WORK INSTRUCTION. Your answer must be only the lines below from the one containing "var grei, og" through the one containing "mobiliários. A decisão de", copied exactly, with the pictures left out.

(DATASET ENTRIES)

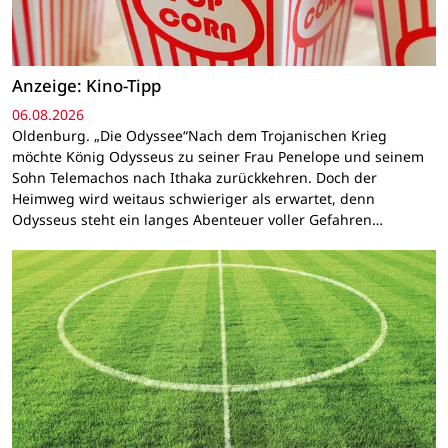
Anzeige: Kino-Tipp
06.08.2026
Oldenburg. „Die Odyssee“Nach dem Trojanischen Krieg
möchte König Odysseus zu seiner Frau Penelope und seinem
Sohn Telemachos nach Ithaka zurückkehren. Doch der
Heimweg wird weitaus schwieriger als erwartet, denn
Odysseus steht ein langes Abenteuer voller Gefahren…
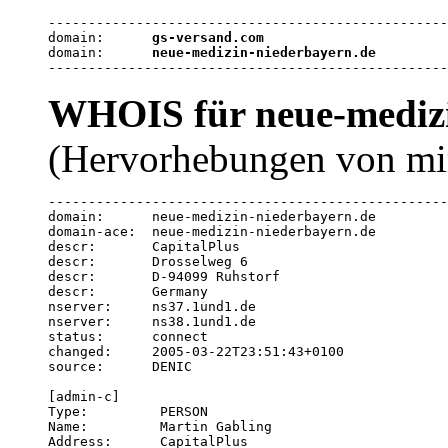
--------------------------------------------------
domain:      
gs-versand.com
domain:      
neue-medizin-niederbayern.de
--------------------------------------------------
WHOIS für neue-medizi
(Hervorhebungen von mi
--------------------------------------------------
domain:      neue-medizin-niederbayern.de

domain-ace:  neue-medizin-niederbayern.de

descr:       CapitalPlus

descr:       Drosselweg 6

descr:       D-94099 Ruhstorf

descr:       Germany

nserver:     ns37.1und1.de

nserver:     ns38.1und1.de

status:      connect

changed:     2005-03-22T23:51:43+0100

source:      DENIC

[admin-c]

Type:         PERSON

Name:         Martin Gabling

Address:      CapitalPlus
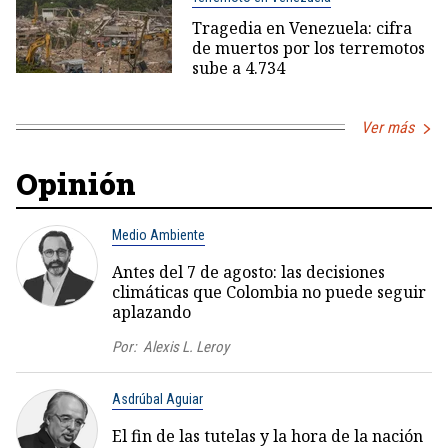
Tragedia en Venezuela: cifra
de muertos por los terremotos
sube a 4.734
Ver más
Opinión
Medio Ambiente
Antes del 7 de agosto: las decisiones
climáticas que Colombia no puede seguir
aplazando
Por:
Alexis L. Leroy
Asdrúbal Aguiar
El fin de las tutelas y la hora de la nación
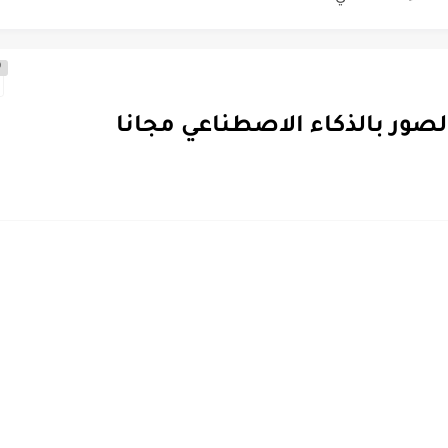
الية.
0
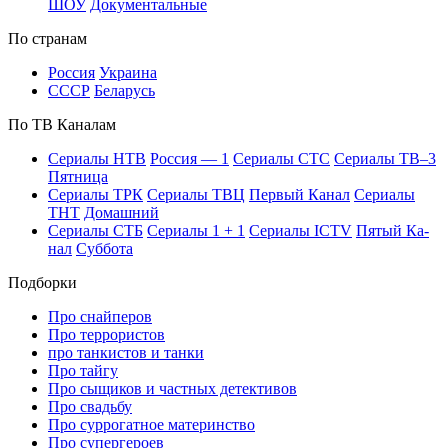
ШОУ
До­ку­мен­таль­ные
По стра­нам
Рос­сия
Ук­раи­на
СССР
Бе­ла­русь
По ТВ Ка­на­лам
Се­риа­лы НТВ
Рос­сия — 1
Се­риа­лы СТС
Се­риа­лы ТВ–3
Пят­ни­ца
Се­риа­лы ТРК
Се­риа­лы ТВЦ
Пер­вый Ка­нал
Се­риа­лы
ТНТ
До­маш­ний
Се­риа­лы СТБ
Се­риа­лы 1 + 1
Се­риа­лы ICTV
Пя­тый Ка­
нал
Суб­бо­та
Подборки
Про снайперов
Про террористов
про танкистов и танки
Про тайгу
Про сыщиков и частных детективов
Про свадьбу
Про суррогатное материнство
Про супергероев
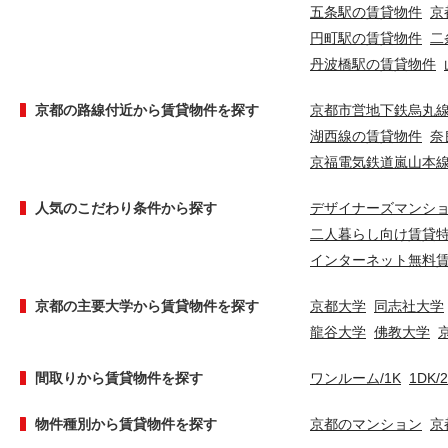
五条駅の賃貸物件
京
円町駅の賃貸物件
二
丹波橋駅の賃貸物件
京都の路線付近から賃貸物件を探す
京都市営地下鉄烏丸
湖西線の賃貸物件
奈
京福電気鉄道嵐山本
人気のこだわり条件から探す
デザイナーズマンシ
二人暮らし向け賃貸
インターネット無料
京都の主要大学から賃貸物件を探す
京都大学
同志社大学
龍谷大学
佛教大学
間取りから賃貸物件を探す
ワンルーム/1K
1DK/
物件種別から賃貸物件を探す
京都のマンション
京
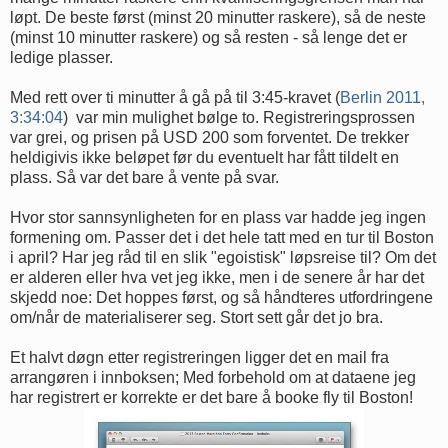
løpt. De beste først (minst 20 minutter raskere), så de neste
(minst 10 minutter raskere) og så resten - så lenge det er
ledige plasser.
Med rett over ti minutter å gå på til 3:45-kravet (
Berlin 2011,
3:34:04
) var min mulighet bølge to. Registreringsprossen
var grei, og prisen på USD 200 som forventet. De trekker
heldigivis ikke beløpet før du eventuelt har fått tildelt en
plass. Så var det bare å vente på svar.
Hvor stor sannsynligheten for en plass var hadde jeg ingen
formening om. Passer det i det hele tatt med en tur til Boston
i april? Har jeg råd til en slik "egoistisk" løpsreise til? Om det
er alderen eller hva vet jeg ikke, men i de senere år har det
skjedd noe: Det hoppes først, og så håndteres utfordringene
om/når de materialiserer seg. Stort sett går det jo bra.
Et halvt døgn etter registreringen ligger det en mail fra
arrangøren i innboksen; Med forbehold om at dataene jeg
har registrert er korrekte er det bare å booke fly til Boston!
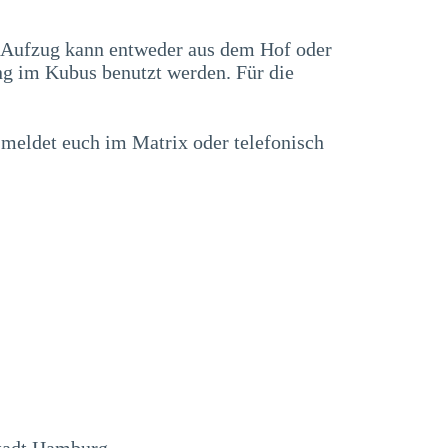
r Aufzug kann entweder aus dem Hof oder
g im Kubus benutzt werden. Für die
 meldet euch im Matrix oder telefonisch
tadt Hamburg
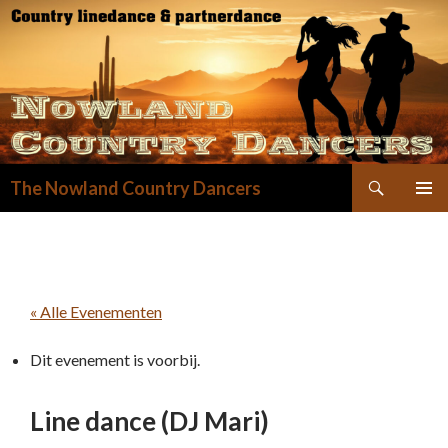
Zoeken
The Nowland Country Dancers
GA
NAAR
DE
INHOUD
« Alle Evenementen
Dit evenement is voorbij.
Line dance (DJ Mari)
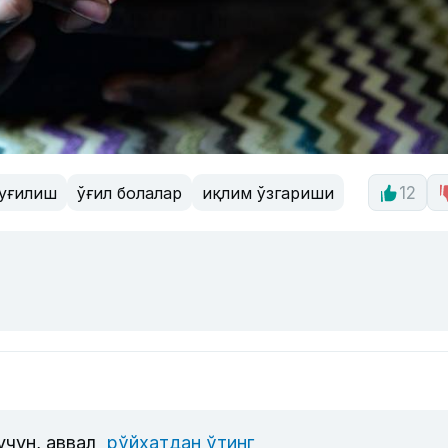
уғилиш
ўғил болалар
иқлим ўзгариши
12
учун, аввал
рўйхатдан ўтинг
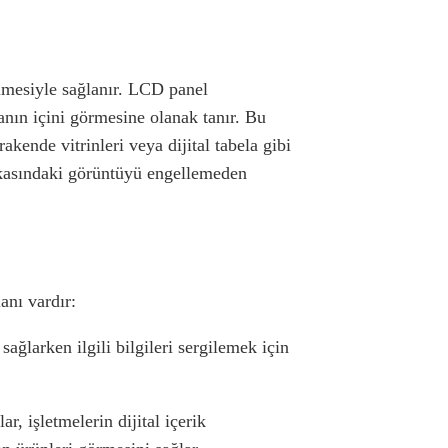
lmesiyle sağlanır. LCD panel
ranın içini görmesine olanak tanır. Bu
kende vitrinleri veya dijital tabela gibi
rkasındaki görüntüyü engellemeden
anı vardır:
sağlarken ilgili bilgileri sergilemek için
r, işletmelerin dijital içerik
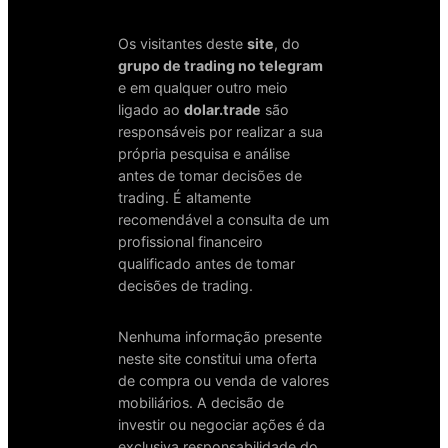
Os visitantes deste
site
, do
grupo de trading no telegram
e em qualquer outro meio
ligado ao
dolar.trade
são
responsáveis por realizar a sua
própria pesquisa e análise
antes de tomar decisões de
trading. É altamente
recomendável a consulta de um
profissional financeiro
qualificado antes de tomar
decisões de trading.
Nenhuma informação presente
neste site constitui uma oferta
de compra ou venda de valores
mobiliários. A decisão de
investir ou negociar ações é da
exclusiva responsabilidade do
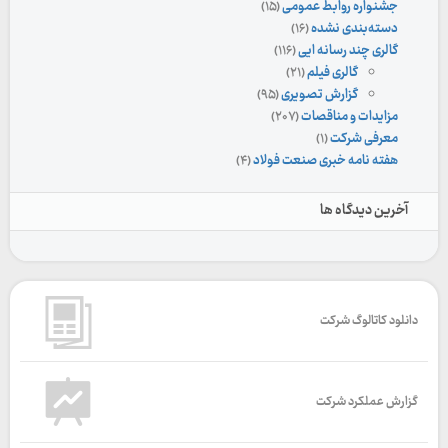
جشنواره روابط عمومی
(۱۵)
دسته‌بندی نشده
(۱۶)
گالری چند رسانه ایی
(۱۱۶)
گالری فیلم
(۲۱)
گزارش تصویری
(۹۵)
مزایدات و مناقصات
(۲۰۷)
معرفی شرکت
(۱)
هفته نامه خبری صنعت فولاد
(۴)
آخرین دیدگاه ها
دانلود کاتالوگ شرکت
گزارش عملکرد شرکت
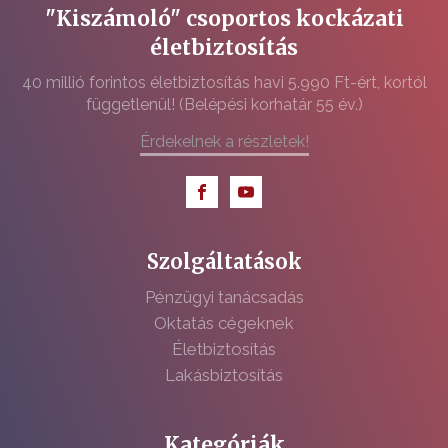
"Kiszámoló" csoportos kockázati
életbiztosítás
40 millió forintos életbiztosítás havi 5.990 Ft-ért, kortól
függetlenül! (Belépési korhatár 55 év.)
Érdekelnek a részletek!
Szolgáltatások
Pénzügyi tanácsadás
Oktatás cégeknek
Életbiztosítás
Lakásbiztosítás
Kategóriák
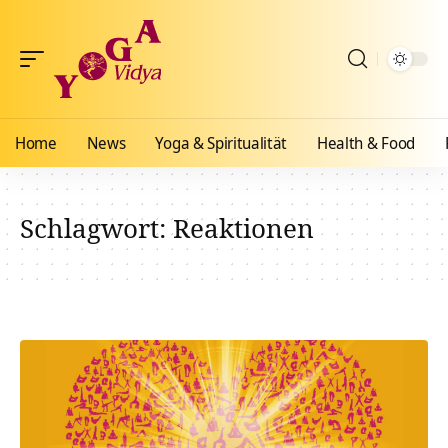
Home
News
Yoga & Spiritualität
Health & Food
Schlagwort:
Reaktionen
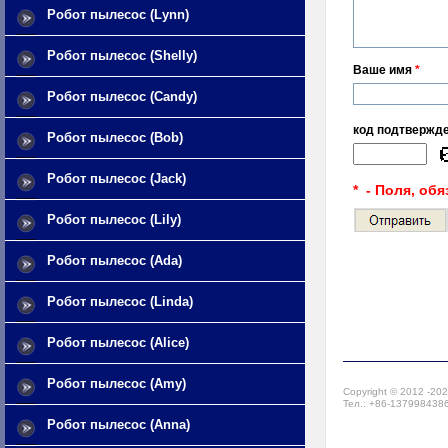
Робот пылесос (Lynn)
Робот пылесос (Shelly)
Ваше имя
*
Робот пылесос (Candy)
код подтвержд
Робот пылесос (Bob)
Робот пылесос (Jack)
* - Поля, об
Робот пылесос (Lily)
Робот пылесос (Ada)
Робот пылесос (Linda)
Робот пылесос (Alice)
Робот пылесос (Amy)
Copyright © 2012 -20
Тел.: +86-13799843867
Робот пылесос (Anna)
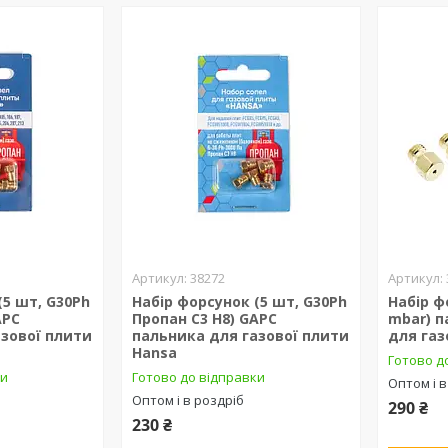
38272
(5 шт, G30Ph
Набір форсунок (5 шт, G30Ph
Набір ф
APC
Пропан C3 H8) GAPC
mbar) п
азової плити
пальника для газової плити
для газ
Hansa
Готово д
ки
Готово до відправки
Оптом і в
Оптом і в роздріб
290 ₴
230 ₴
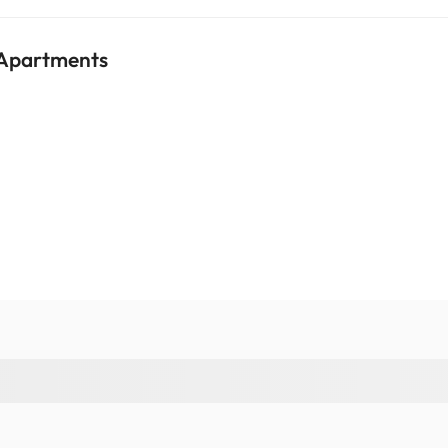
 Apartments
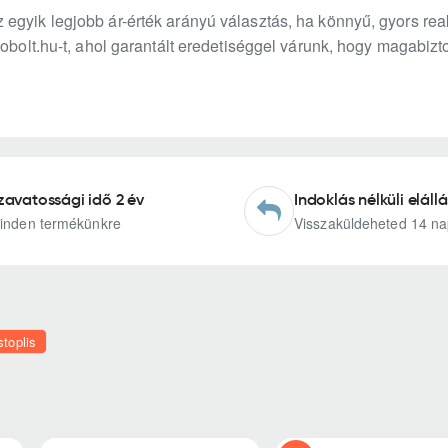
gyik legjobb ár-érték arányú választás, ha könnyű, gyors reak
pobolt.hu-t, ahol garantált eredetiséggel várunk, hogy magabiz
zavatossági idő 2 év
Indoklás nélküli elállá
inden termékünkre
Visszaküldeheted 14 na
toplis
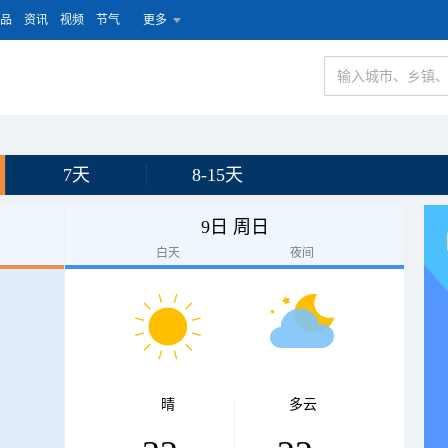
品
资讯
视频
节气
更多
7天
8-15天
9日 周日
白天
夜间
晴
多云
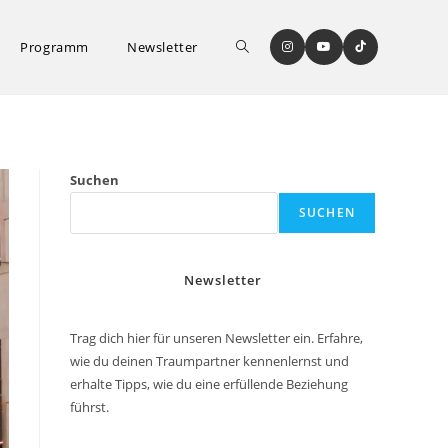
Website-
Programm
Newsletter
Suche
Suchen
SUCHEN
umschalten
Newsletter
Trag dich hier für unseren Newsletter ein. Erfahre,
wie du deinen Traumpartner kennenlernst und
erhalte Tipps, wie du eine erfüllende Beziehung
führst.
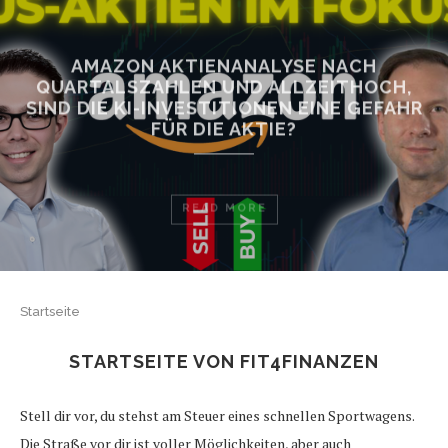
AMAZON AKTIENANALYSE NACH
QUARTALSZAHLEN UND ALLZEITHOCH,
SIND DIE KI-INVESTITIONEN EINE GEFAHR
FÜR DIE AKTIE?
READ MORE
Startseite
STARTSEITE VON FIT4FINANZEN
Stell dir vor, du stehst am Steuer eines schnellen Sportwagens.
Die Straße vor dir ist voller Möglichkeiten, aber auch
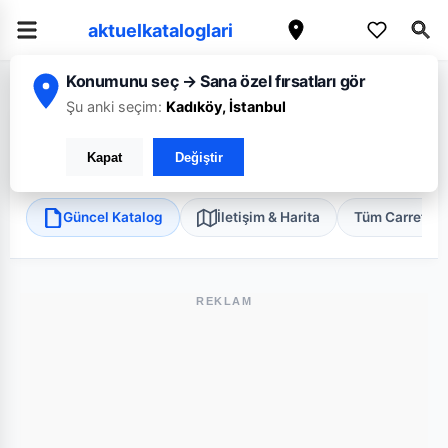
aktuelkataloglari
Konumunu seç → Sana özel fırsatları gör
/
/
/
Ana Sayfa
Tekirdağ
CarrefourSA
Tekirdağ Çorlu Taşkent Mini
Şu anki seçim:
Kadıköy, İstanbul
CarrefourSA Tekirdağ Çorlu Taşkent Mini
Kapat
Değiştir
Çorlu, Tekirdağ
•
Süper Market
Güncel Katalog
İletişim & Harita
Tüm Carrefou
REKLAM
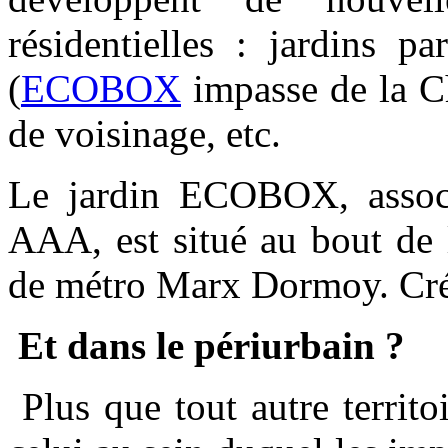
résidentielles : jardins p
(
ECOBOX
impasse de la Ch
de voisinage, etc.
Le jardin ECOBOX, associ
AAA, est situé au bout de 
de métro Marx Dormoy. Cr
Et dans le périurbain ?
Plus que tout autre territoi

(End DATASET ENTRIES)

RESULT FOR THIS EXERCISE.
var grei, og prisen på USD 200 som forventet. De trekker
heldigivis ikke beløpet før du eventuelt har fått tildelt en
plass. Så var det bare å vente på svar.
Hvor stor sannsynligheten for en plass var hadde jeg ingen
formening om. Passer det i det hele tatt med en tur til Boston
i april? Har jeg råd til en slik "egoistisk" løpsreise til? Om det
er alderen eller hva vet jeg ikke, men i de senere år har det
skjedd noe: Det hoppes først, og så håndteres utfordringene
om/når de materialiserer seg. Stort sett går det jo bra.
Et halvt døgn etter registreringen ligger det en mail fra
arrangøren i innboksen; Med forbehold om at dataene jeg
har registrert er korrekte er det bare å booke fly til Boston!
r Aufzug kann entweder aus dem Hof oder
g im Kubus benutzt werden. Für die
 meldet euch im Matrix oder telefonisch
tadt Hamburg
Zoeken
The Nowland Country Dancers
GA
NAAR
DE
INHOUD
« Alle Evenementen
Dit evenement is voorbij.
Line dance (DJ Mari)
уғилиш
ўғил болалар
иқлим ўзгариши
12
учун, аввал
рўйхатдан ўтинг
lmesiyle sağlanır. LCD panel
ranın içini görmesine olanak tanır. Bu
kende vitrinleri veya dijital tabela gibi
rkasındaki görüntüyü engellemeden
anı vardır:
sağlarken ilgili bilgileri sergilemek için
r, işletmelerin dijital içerik
Os visitantes deste
site
, do
grupo de trading no telegram
e em qualquer outro meio
ligado ao
dolar.trade
são
responsáveis por realizar a sua
própria pesquisa e análise
antes de tomar decisões de
trading. É altamente
recomendável a consulta de um
profissional financeiro
qualificado antes de tomar
decisões de trading.
Nenhuma informação presente
neste site constitui uma oferta
de compra ou venda de valores
mobiliários. A decisão de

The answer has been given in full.